それは見覚えのない男だった。服装と襟元のバッチから、カガリ付きの秘書とだけ分かる。ただ、カガリの秘書は「二人」だったと記憶している。
記憶に全く無い、第三の「国家元首の秘書」の姿は、どうも違和感を感じられた。

「ここは民間人が入って良い場所じゃない」
「……分かって、います」

男への不審感を拭いきれず、つい反抗的な態度に出てしまう。特に重要会議の真っ最中だ。自分達に「不利益」な輩が現れても不思議ではない。
しかし、それにしては、数メートル先にある議事堂正門を警備する二人の職員は、こちらに動いてこようとしなかった。ミリアリアの面は割れている。中に入るには手続きを取らないといけないため、敷地内侵入を試みれば止められるだろうが、外にいるだけなら大目に見てくれている。
こちらをチラチラ見ながら、どちらも動こうとしない警備の人間。ということは、この男も警備職員と顔なじみなのか。
そんな考えが頭の中でまとまった時だった。

「ミリアリア?!」

今度は正門から声をかけられた。
それは、議事堂を出ようとするカガリのものだった。

「やっぱり、ミリアリアじゃないか!」

驚いたように、カガリは足を速める。一歩後ろをつくように、アスランも一緒にやって来た。その後ろには、良く知ったSPと秘書たちの群れ。彼らは彼らで、多角的にカガリを見守り、周りに目を配っている。

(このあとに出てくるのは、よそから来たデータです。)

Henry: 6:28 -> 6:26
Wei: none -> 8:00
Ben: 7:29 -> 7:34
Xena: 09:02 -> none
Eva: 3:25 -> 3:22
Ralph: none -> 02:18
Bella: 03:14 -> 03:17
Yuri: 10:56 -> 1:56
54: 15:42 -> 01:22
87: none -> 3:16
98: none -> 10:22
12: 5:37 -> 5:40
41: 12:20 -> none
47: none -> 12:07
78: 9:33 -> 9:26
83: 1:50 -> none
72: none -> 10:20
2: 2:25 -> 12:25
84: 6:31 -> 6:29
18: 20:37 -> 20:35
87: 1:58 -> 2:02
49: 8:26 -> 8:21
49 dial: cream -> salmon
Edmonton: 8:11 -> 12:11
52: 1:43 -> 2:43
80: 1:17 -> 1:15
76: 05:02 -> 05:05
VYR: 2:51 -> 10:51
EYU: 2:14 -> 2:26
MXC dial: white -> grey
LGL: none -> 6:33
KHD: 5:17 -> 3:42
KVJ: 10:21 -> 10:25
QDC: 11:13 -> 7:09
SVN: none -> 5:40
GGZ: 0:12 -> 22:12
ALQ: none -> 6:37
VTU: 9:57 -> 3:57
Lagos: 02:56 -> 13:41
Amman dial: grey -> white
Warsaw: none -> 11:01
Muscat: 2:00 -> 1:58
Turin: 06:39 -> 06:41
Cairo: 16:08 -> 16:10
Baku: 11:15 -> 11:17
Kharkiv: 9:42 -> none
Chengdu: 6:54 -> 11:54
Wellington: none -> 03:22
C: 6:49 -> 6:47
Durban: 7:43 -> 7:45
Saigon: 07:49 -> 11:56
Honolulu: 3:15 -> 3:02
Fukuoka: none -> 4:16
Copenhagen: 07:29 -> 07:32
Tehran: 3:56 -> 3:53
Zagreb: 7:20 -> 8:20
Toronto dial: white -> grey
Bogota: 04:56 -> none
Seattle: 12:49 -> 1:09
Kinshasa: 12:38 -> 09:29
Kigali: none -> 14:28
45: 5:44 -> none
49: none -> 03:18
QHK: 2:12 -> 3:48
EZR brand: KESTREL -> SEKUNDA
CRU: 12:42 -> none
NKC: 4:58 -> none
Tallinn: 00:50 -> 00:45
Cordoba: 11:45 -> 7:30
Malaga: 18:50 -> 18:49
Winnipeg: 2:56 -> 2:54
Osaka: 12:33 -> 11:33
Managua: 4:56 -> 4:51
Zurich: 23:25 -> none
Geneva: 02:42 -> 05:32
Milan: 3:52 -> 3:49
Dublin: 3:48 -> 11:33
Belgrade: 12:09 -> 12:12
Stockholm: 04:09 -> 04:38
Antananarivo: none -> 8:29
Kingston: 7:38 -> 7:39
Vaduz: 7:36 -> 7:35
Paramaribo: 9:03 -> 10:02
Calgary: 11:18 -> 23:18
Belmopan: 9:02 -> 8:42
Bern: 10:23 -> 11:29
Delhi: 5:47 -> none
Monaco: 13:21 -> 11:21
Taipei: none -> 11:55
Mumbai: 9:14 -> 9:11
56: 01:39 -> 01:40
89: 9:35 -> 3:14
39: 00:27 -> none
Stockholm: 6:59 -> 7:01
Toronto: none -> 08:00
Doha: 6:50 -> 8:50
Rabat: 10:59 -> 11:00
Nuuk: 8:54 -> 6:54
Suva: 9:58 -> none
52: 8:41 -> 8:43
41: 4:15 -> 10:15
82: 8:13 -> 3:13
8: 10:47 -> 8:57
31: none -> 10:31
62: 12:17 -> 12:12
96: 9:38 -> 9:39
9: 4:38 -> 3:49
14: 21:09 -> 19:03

「どうしたんだ? お前。ウームも……お前、さっき帰らなかったか?」
「帰っていられませんよ。今日は徹夜になりそうですからね。公邸に備蓄されている用具がどうも手に合わなかったので、家から取って来たところです」
「ああ、そうか。ま、頑張りすぎるなよ?」
「はい」

ウーム、と呼ばれた男は、カガリにとても親密に話しかけられている。
どうやら自分の取り越し苦労だった、とホッとして……ミリアリアはまた、うつむいてしまった。

「……で、ミリアリア。お前、ディアッカどうしたんだよ」
「カガリ……」

途端にミリアリアから、たくさんの涙がこぼれ始めた。
その姿に「何か」を感じたカガリは、優しく頭をなでる。

「……こんな所で立ち話も、な。とにかく、こっち来い」
「…………うん」

促され、ミリアリアは正門へと向かっていった。